WHAT HAS BEEN PROPOSED?

Despite the concerns highlighted above, there is a fair amount of detail within the document. To summarise, the scheme includes a farm sustainability review that will include farm details (size, sector, livestock), a carbon assessment and a baseline habitat survey.

The review will be digital, where possible, to reduce cost and concentrate resources on scheme delivery.

It will provide entry to the scheme and identify the actions Welsh Government will pay for. These will consist of a mixture of universal activities that all applicants must undertake – for which they will receive a baseline payment via a five-year contract and optional and collaborative actions which will attract additional payments.

The universal actions include:

·        Record of key performance indicators;

·        10% of land for woodland/forestry and 10% for habitat creation/maintenance;

·        Undertake animal health and welfare plan;

·        Undertake a biosecurity plan;

·        Manage areas of cultural/heritage significance;

·        Undertake a five-yearly soil analysis.

The optional and collaborative actions are very wide-ranging and will be able to be tailored for the plethora of different farm types across Wales. One particular area of importance for our membership is access.

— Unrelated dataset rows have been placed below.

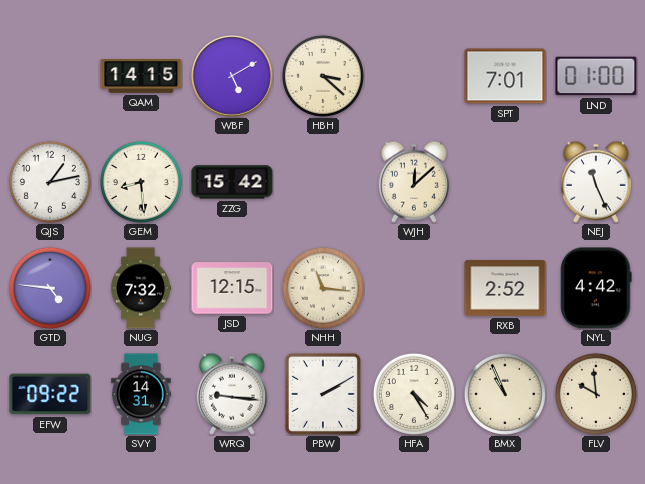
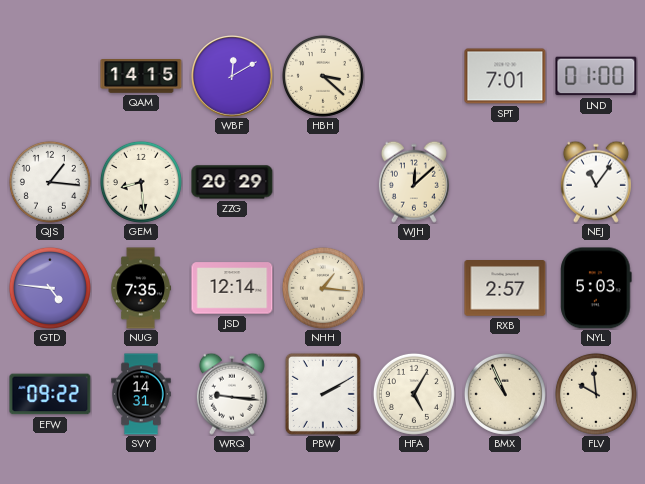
WBF: 5:10 -> 12:10
QJS: 1:13 -> 1:16
ZZG: 15:42 -> 20:29
NEJ: 11:26 -> 11:06
NUG: 7:32 -> 7:35
JSD: 12:15 -> 12:14
NHH: 11:16 -> 1:16
RXB: 2:52 -> 2:57
NYL: 4:42 -> 5:03
HFA: 4:25 -> 5:05
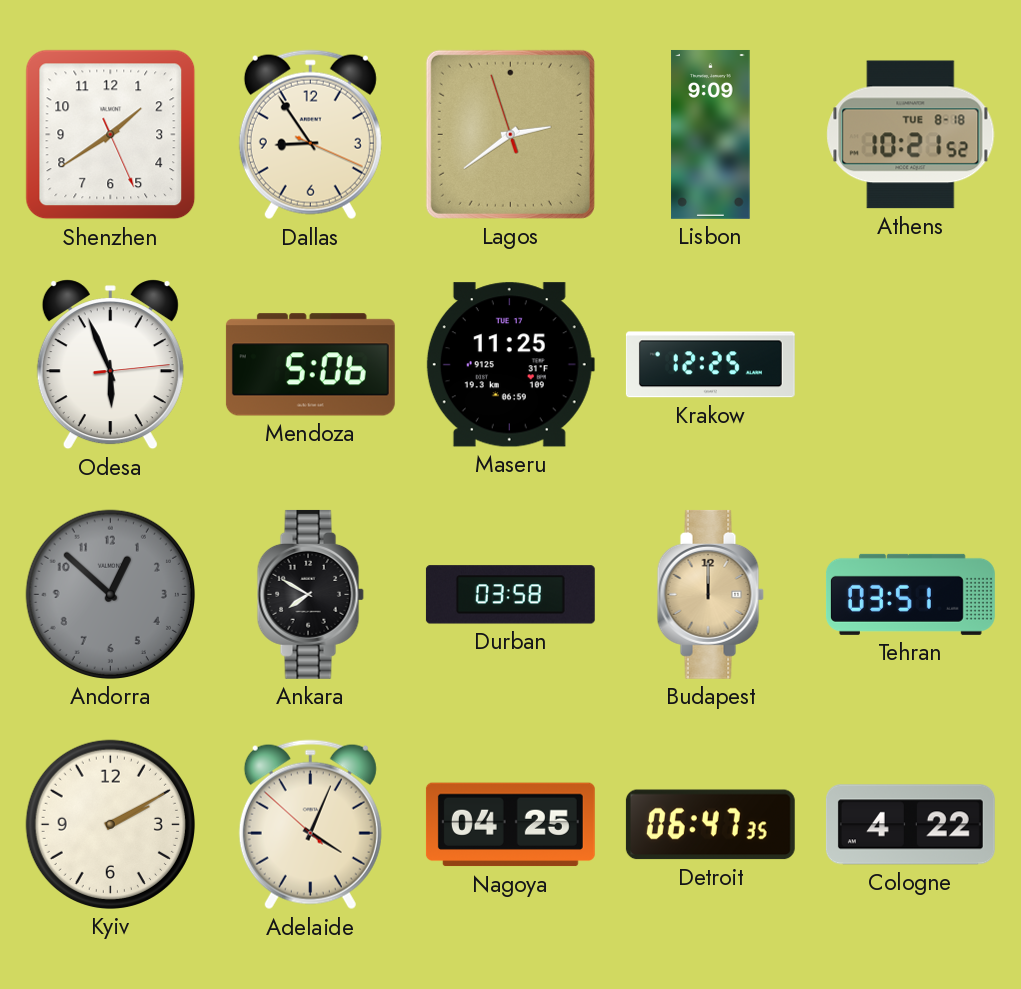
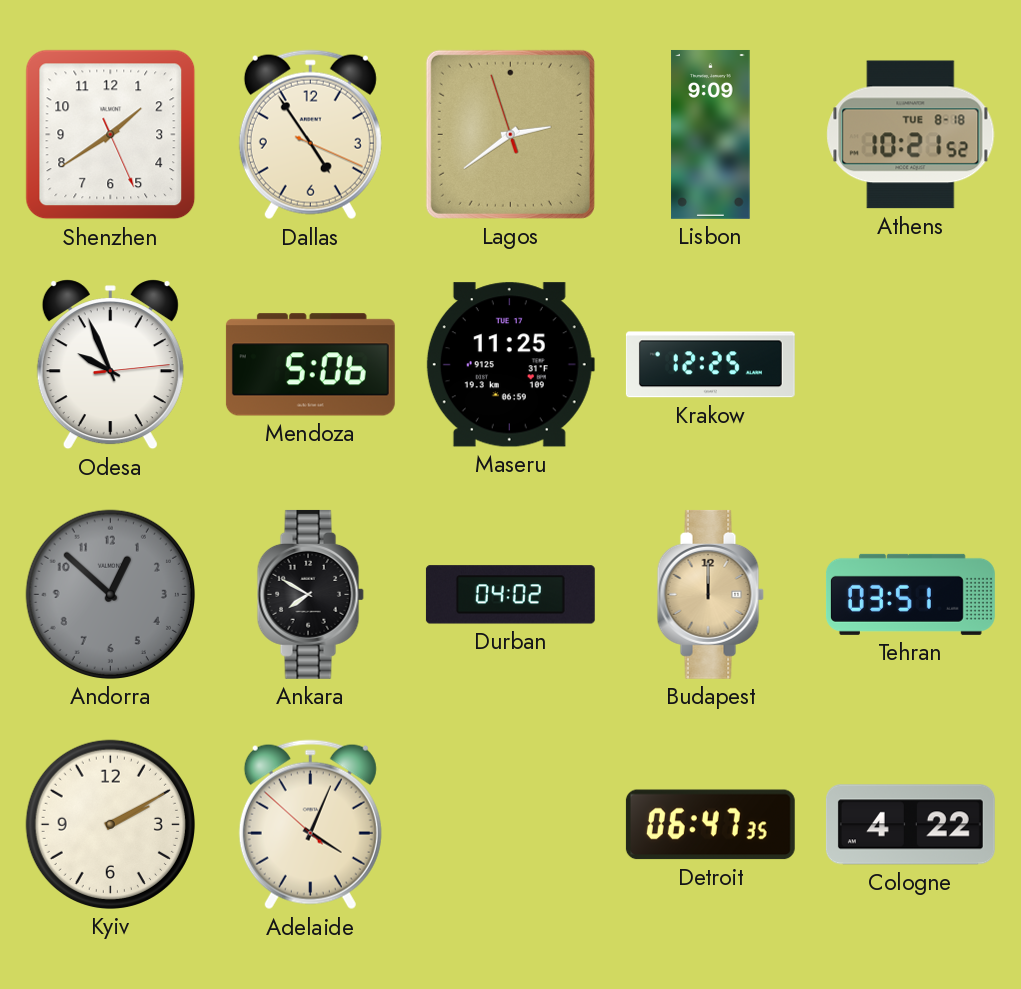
Dallas: 8:54 -> 4:54
Odesa: 5:56 -> 9:56
Durban: 03:58 -> 04:02
Nagoya: 04:25 -> none
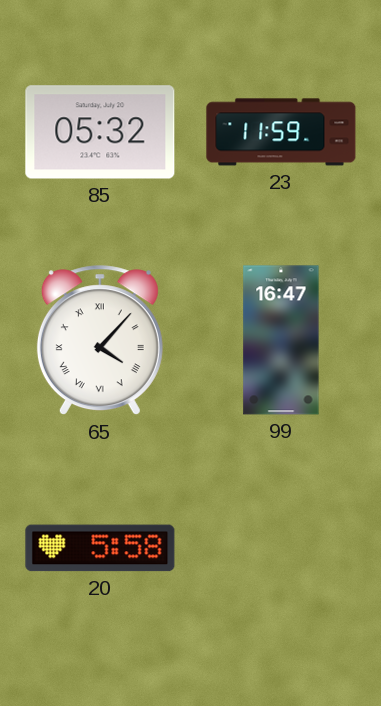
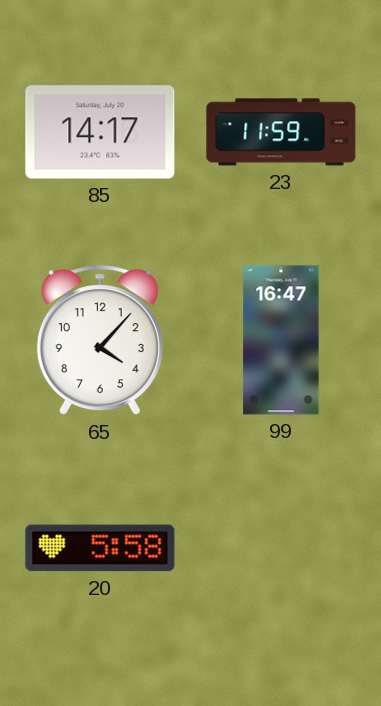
85: 05:32 -> 14:17
65 numerals: Roman -> Arabic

The proposal outline that any options relating to access are optional and include:

·        upgrading footpaths to multi-use paths;

·        enhancing existing paths to make them more accessible;

·        establishing joined-up and new access routes and trails;

·        establishing new access;

·        hosting educational and care farm visits.

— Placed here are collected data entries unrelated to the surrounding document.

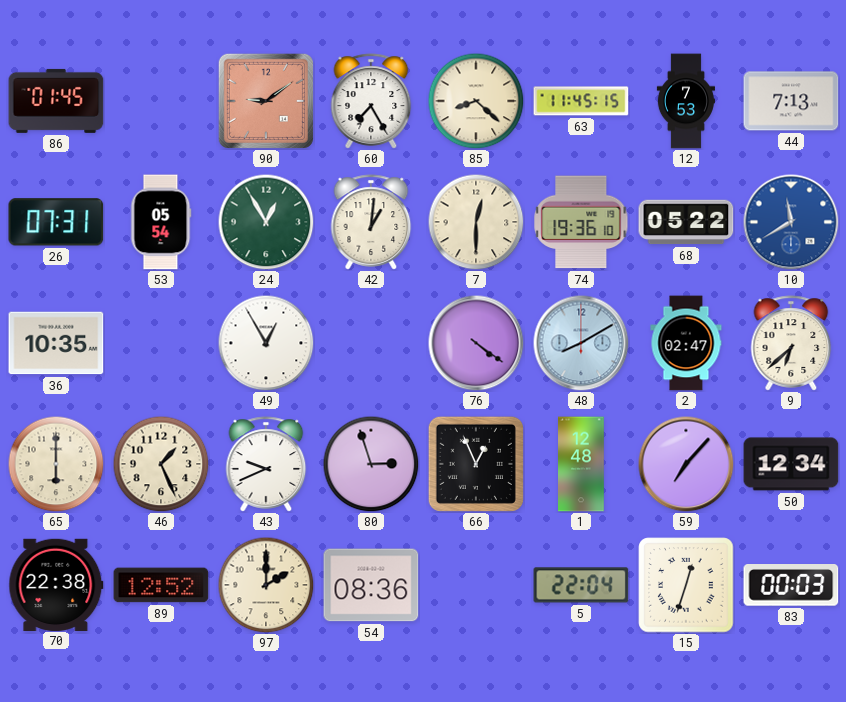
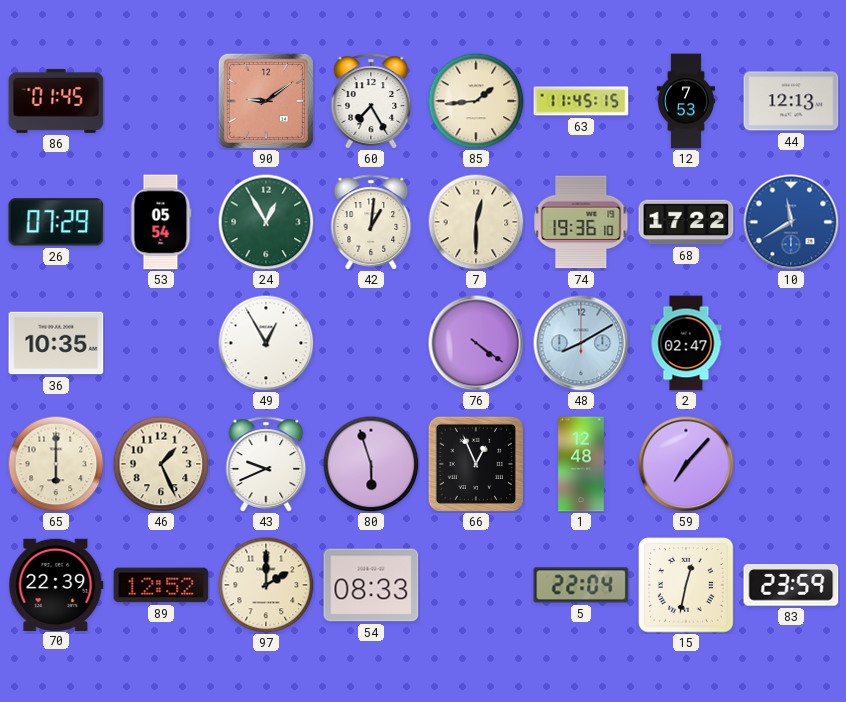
85: 8:22 -> 1:44
44: 7:13 -> 12:13
26: 07:31 -> 07:29
68: 05:22 -> 17:22
9: 6:38 -> none
80: 2:57 -> 5:57
50: 12:34 -> none
70: 22:38 -> 22:39
54: 08:36 -> 08:33
15: 12:33 -> 12:32
83: 00:03 -> 23:59
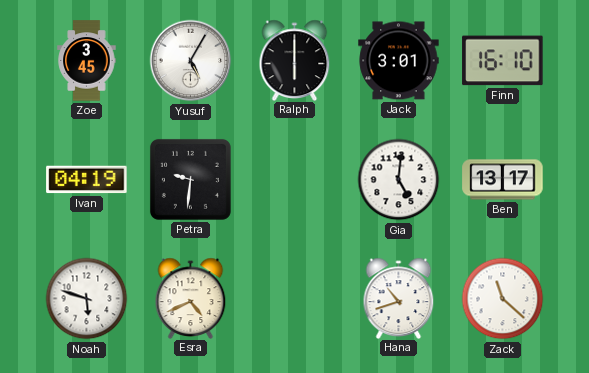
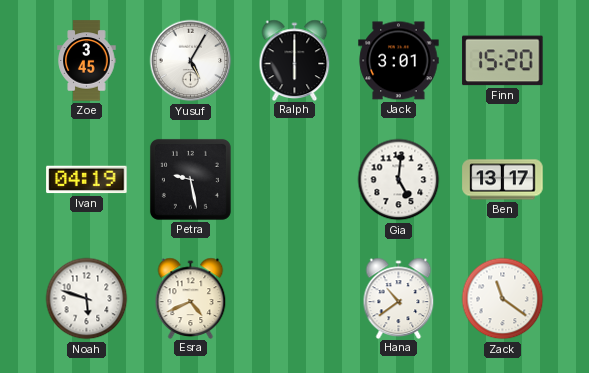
Finn: 16:10 -> 15:20
Petra: 9:31 -> 9:28
Hana: 10:42 -> 10:39
Zack: 11:22 -> 11:21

We will continue to work with the various access fora and the Welsh Government to ensure that any new access is voluntary, incentivised, and permissive.

INITIAL VIEWS

The Royal Welsh Agricultural Show took place a week after the publication of the proposals, providing an ideal opportunity for discussion with lots of different organisations and our members.

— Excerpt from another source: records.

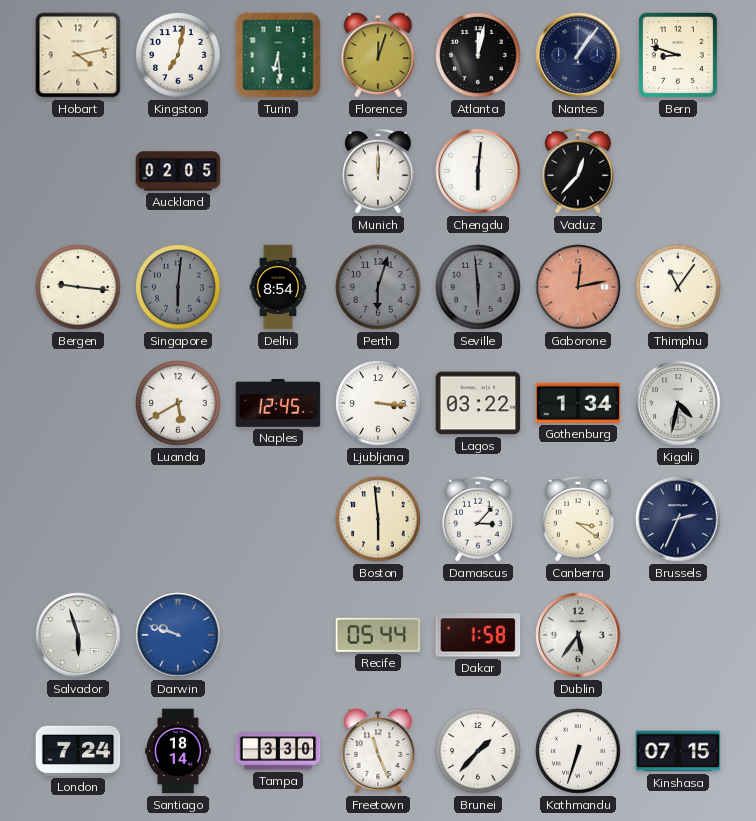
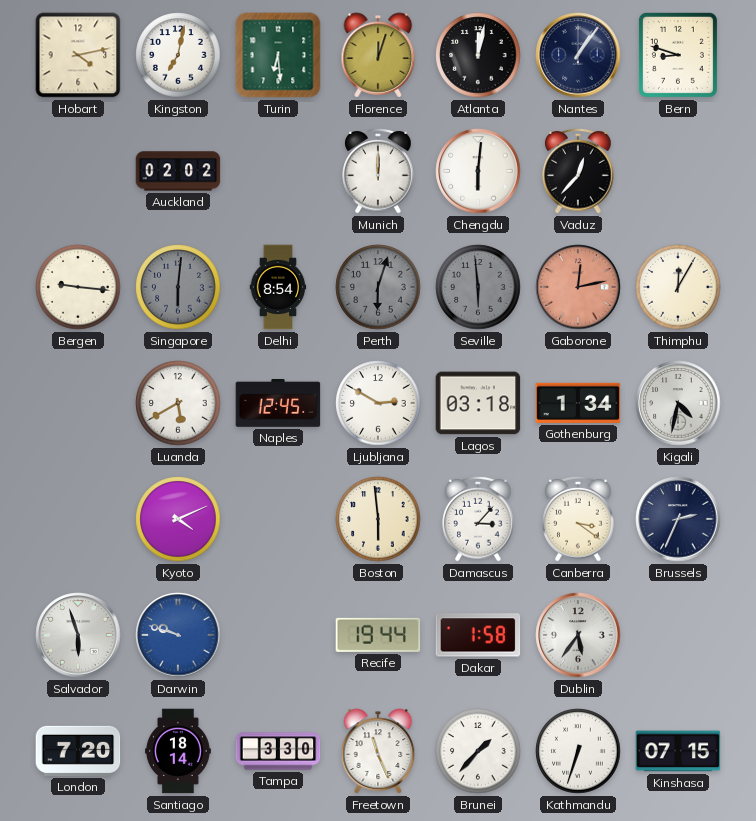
Auckland: 02:05 -> 02:02
Thimphu: 11:06 -> 12:05
Ljubljana: 3:16 -> 2:50
Lagos: 03:22 -> 03:18
Kyoto: none -> 4:11
Recife: 05:44 -> 19:44
London: 7:24 -> 7:20
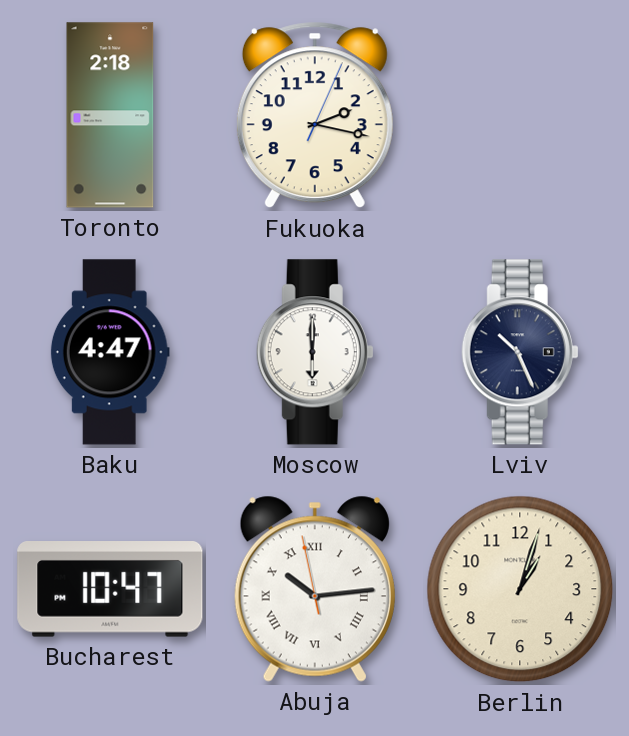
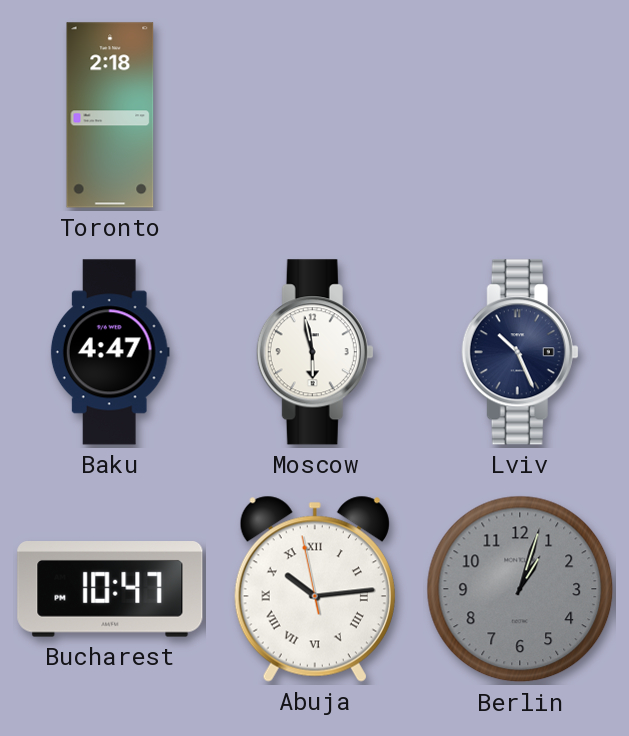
Fukuoka: 2:17 -> none
Moscow: 6:00 -> 5:58
Berlin dial: cream -> grey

Not surprisingly, the “10 and 10 requirements” dominated many meetings and conversations I had.

Some farmers were not concerned as they had already reached these percentages on their holding but were worried about land held under Farm Business Tenancies that often did not include the woodland.

In the short term, there are no quick answers; but the CLA Cymru team will be part of a Welsh Government-organised tenancy working group to discuss the impact of the proposals on landowners and tenants.

Other members outlined their worries that they needed all the productive land they had to go towards feeding their stock or growing their crops. This is a real concern.

For some, the solution will be to sustainably intensify other parts of their farm and become more efficient.

Where this is not possible, the role of exemptions for some farms must be considered by Welsh Government.

AGRICULTURE (WALES) BILL

The Agriculture (Wales) Bill will be published this Autumn.

It will be the legislative mechanism by which Welsh Government can administer the new scheme.

Ministers are confident it will receive Royal Assent by summer 2023, ready to begin testing, trialling, and introducing the new scheme.

We will be working with Members of the Senedd to ensure scrutiny of the Bill and to propose amendments if we see fit.